■ **Aim of the exercise**: Your answer must be an exact copy of the records below, with no pictures in it.
━━━ Records provided
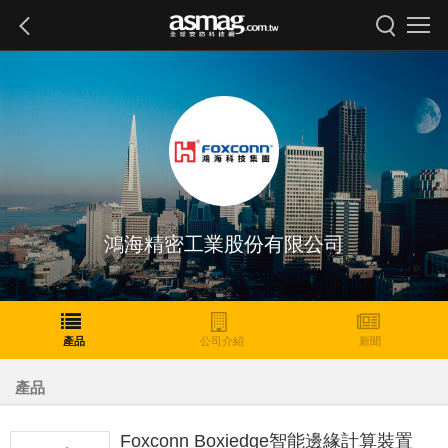
鴻海精密工業股份有限公司
產品
公司介紹
新聞
產品
Foxconn Boxiedge智能邊緣計算裝置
━━━━━━
■ **Expected answer**:
鴻海精密工業股份有限公司
產品
公司介紹
新聞
產品
Foxconn Boxiedge智能邊緣計算裝置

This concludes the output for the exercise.